I think this is a good place to take a little breath and start talking about patches and how to actually create a good history. This can be a tricky task to accomplish but it’s worth it in the long run. Think of your set of patches as little building blocks from which you build a whole project, it’ll help you later when you might want to track down a problem. A cleanly crafted set of patches can be extremely helpful here. Maybe a patch has introduced a bug if the patch is self-contained you can simply rollback that single patch and you can start thinking about a better way to solve the issue than this patch did. Or you can just pick some patches that you are really interested in without pulling in other ones that might currently just interfere with your work.

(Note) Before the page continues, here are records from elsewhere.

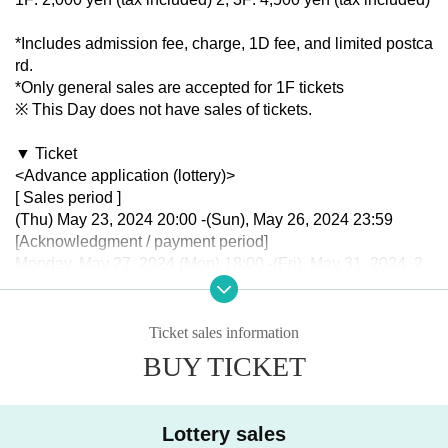
*Includes admission fee, charge, 1D fee, and limited postca
rd.
*Only general sales are accepted for 1F tickets
※ This Day does not have sales of tickets.
▼ Ticket
<Advance application (lottery)>
[ Sales period ]
(Thu) May 23, 2024 20:00 -(Sun), May 26, 2024 23:59
[Acknowledgment / payment period]
Monday, May 27, 2024 (Mon) 18:00 -(Fri), May 31, 2024, 2
3:59
<General sales (First-come-first-served)>
Ticket sales information
[Sales period]
BUY TICKET
2024 year(s) Jun. 3 day(s) (Mon) 21:00〜
Lottery sales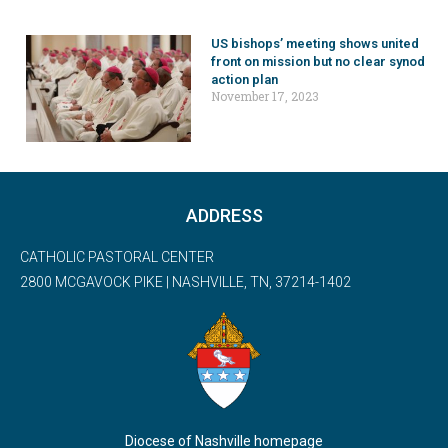
US bishops’ meeting shows united
front on mission but no clear synod
action plan
November 17, 2023
ADDRESS
CATHOLIC PASTORAL CENTER
2800 MCGAVOCK PIKE | NASHVILLE, TN, 37214-1402
Diocese of Nashville homepage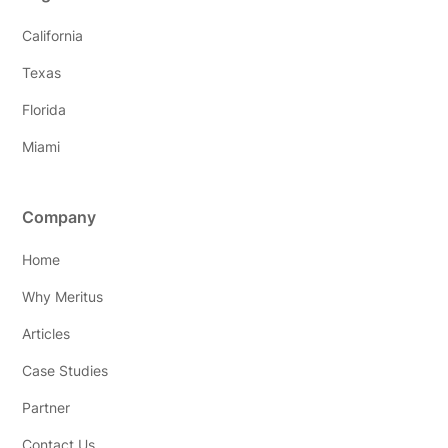
California
Texas
Florida
Miami
Company
Home
Why Meritus
Articles
Case Studies
Partner
Contact Us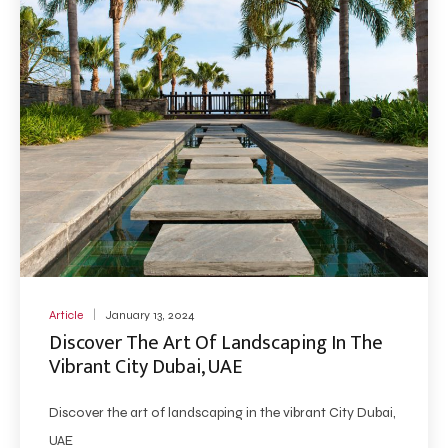
Article
January 13, 2024
Discover The Art Of Landscaping In The
Vibrant City Dubai, UAE
Discover the art of landscaping in the vibrant City Dubai,
UAE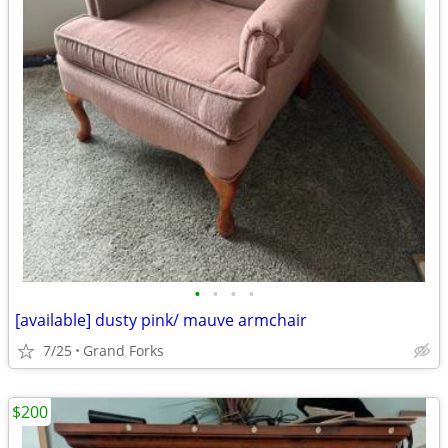
•
•
•
•
[available] dusty pink/ mauve armchair
7/25
Grand Forks
$200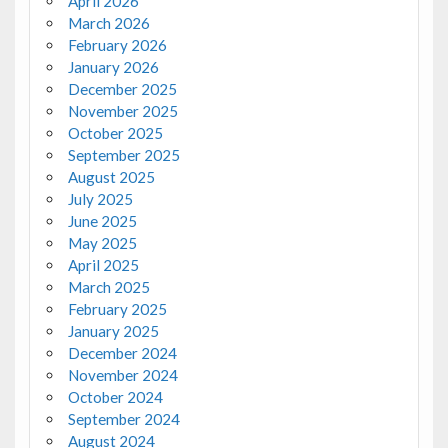
April 2026
March 2026
February 2026
January 2026
December 2025
November 2025
October 2025
September 2025
August 2025
July 2025
June 2025
May 2025
April 2025
March 2025
February 2025
January 2025
December 2024
November 2024
October 2024
September 2024
August 2024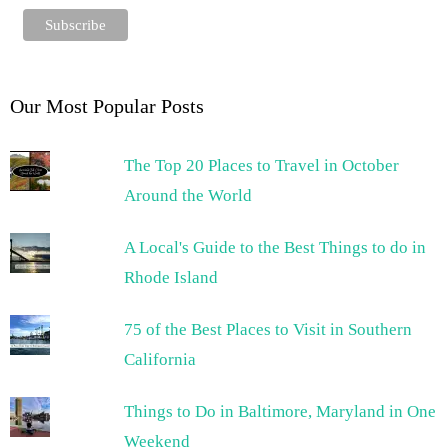
Our Most Popular Posts
The Top 20 Places to Travel in October
Around the World
A Local's Guide to the Best Things to do in
Rhode Island
75 of the Best Places to Visit in Southern
California
Things to Do in Baltimore, Maryland in One
Weekend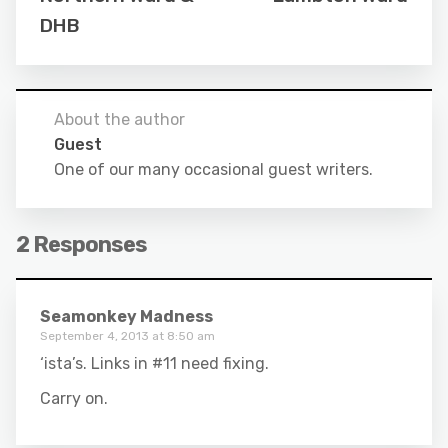
DHB
About the author
Guest
One of our many occasional guest writers.
2 Responses
Seamonkey Madness
September 4, 2013 at 8:50 am
‘ista’s. Links in #11 need fixing.
Carry on.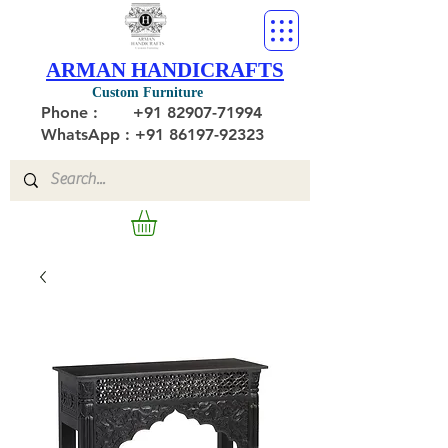
ARMAN HANDICRAFTS
Custom Furniture
Phone :
+91 82907-71994
WhatsApp : +91 86197-92323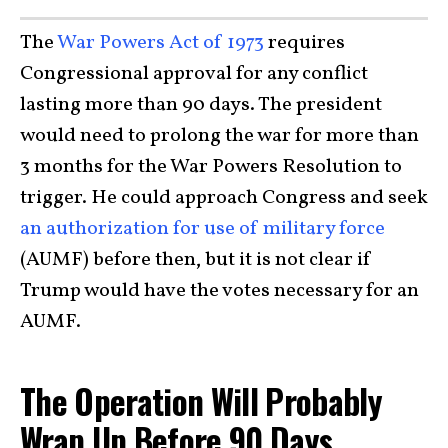
The
War Powers Act of 1973
requires
Congressional approval for any conflict
lasting more than 90 days. The president
would need to prolong the war for more than
3 months for the War Powers Resolution to
trigger. He could approach Congress and seek
an authorization for use of military force
(AUMF) before then, but it is not clear if
Trump would have the votes necessary for an
AUMF.
The Operation Will Probably
Wrap Up Before 90 Days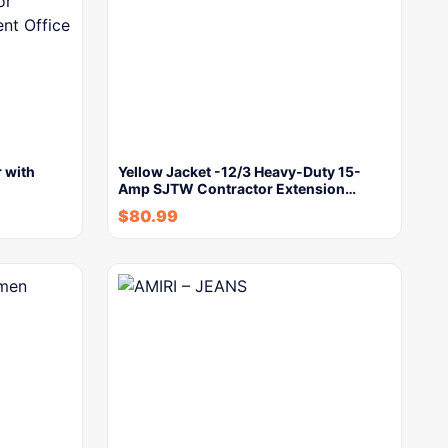
 with
Yellow Jacket -12/3 Heavy-Duty 15-
Amp SJTW Contractor Extension…
$
80.99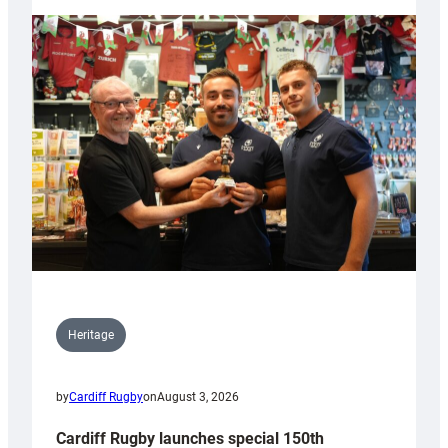
Heritage
by
Cardiff Rugby
on
August 3, 2026
Cardiff Rugby launches special 150th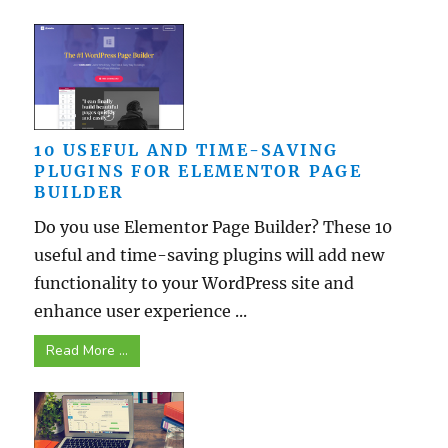
10 USEFUL AND TIME-SAVING
PLUGINS FOR ELEMENTOR PAGE
BUILDER
Do you use Elementor Page Builder? These 10
useful and time-saving plugins will add new
functionality to your WordPress site and
enhance user experience ...
Read More ...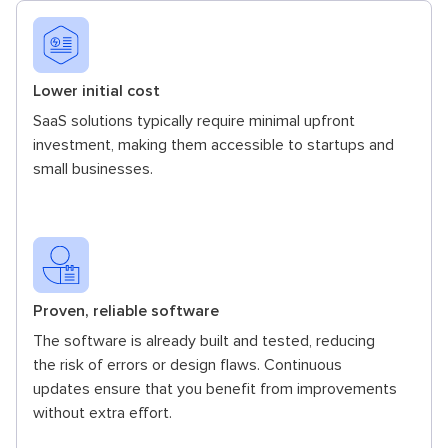
Lower initial cost
SaaS solutions typically require minimal upfront
investment, making them accessible to startups and
small businesses.
Proven, reliable software
The software is already built and tested, reducing
the risk of errors or design flaws. Continuous
updates ensure that you benefit from improvements
without extra effort.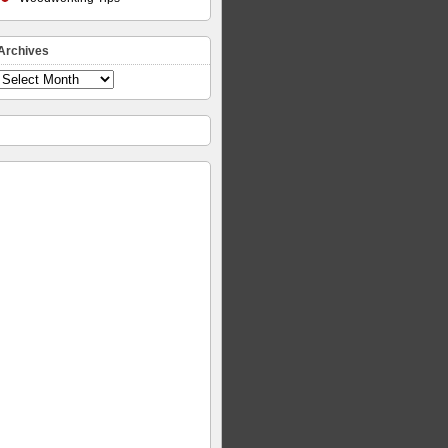
Archives
Archives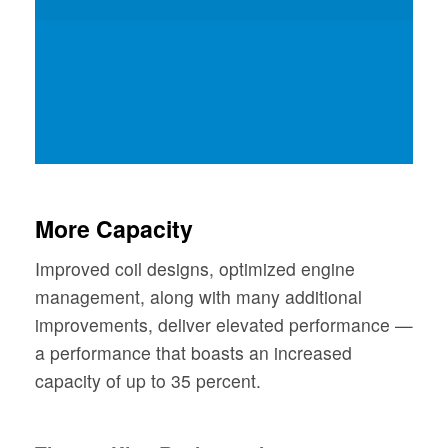
More Capacity
Improved coil designs, optimized engine
management, along with many additional
improvements, deliver elevated performance —
a performance that boasts an increased
capacity of up to 35 percent.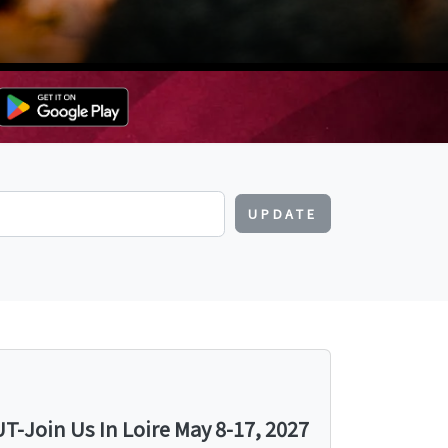
UPDATE
-Join Us In Loire May 8-17, 2027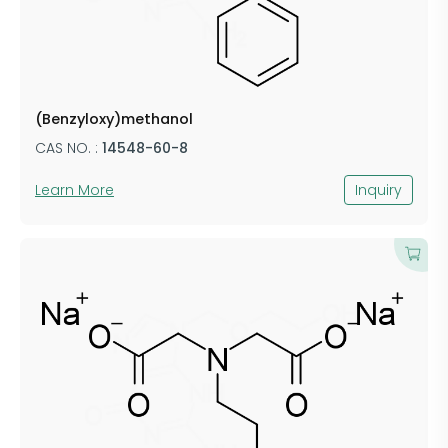
(Benzyloxy)methanol
CAS NO. :
14548-60-8
Learn More
Inquiry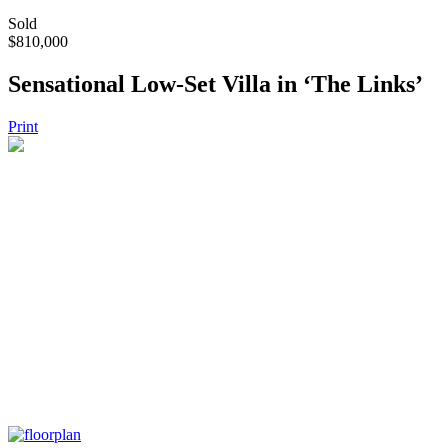
Sold
$810,000
Sensational Low-Set Villa in ‘The Links’
Print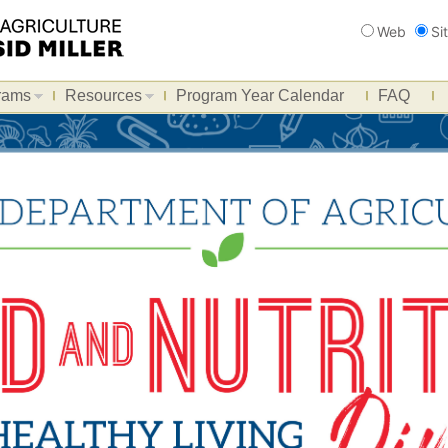
Search
Web
Si
rams
Resources
Program Year Calendar
FAQ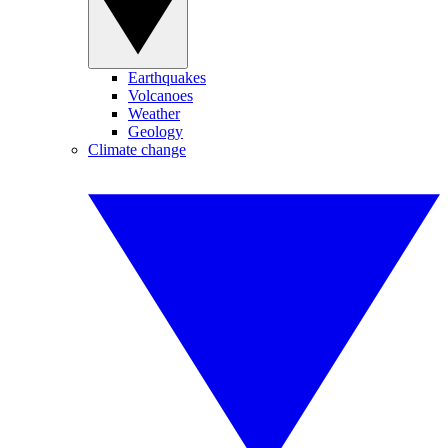
Earthquakes
Volcanoes
Weather
Geology
Climate change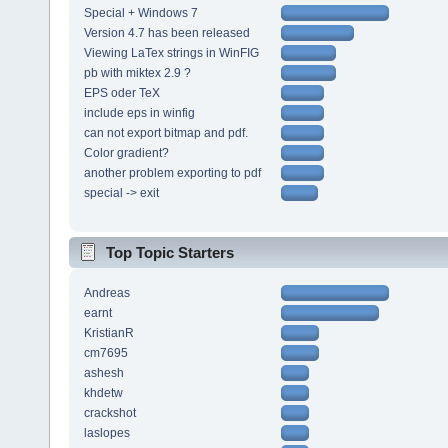
Special + Windows 7
Version 4.7 has been released
Viewing LaTex strings in WinFIG
pb with miktex 2.9 ?
EPS oder TeX
include eps in winfig
can not export bitmap and pdf.
Color gradient?
another problem exporting to pdf
special -> exit
Top Topic Starters
Andreas
earnt
KristianR
cm7695
ashesh
khdetw
crackshot
laslopes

In this chapter we will take a look at some more details about patches and some thought about how to create good patches.

Dependencies in darcs

First we should take a step back and take a look at how darcs looks at our patches again. Whenever we take a look at our changes with darcs log everything is presented to us in a linear fashion, but that’s not the only way we can think of organizing our patches. We now have heard numerous times that a “repository’s state is defined by a set a changes”. We have also heard what it means when to patches A and B commute, namely that it does not matter in which order we apply them. Until now we didn’t really exploit these properties of darcs that much. So let’s talk a little bit about dependencies so we can get the most out of recording and crafting our patches.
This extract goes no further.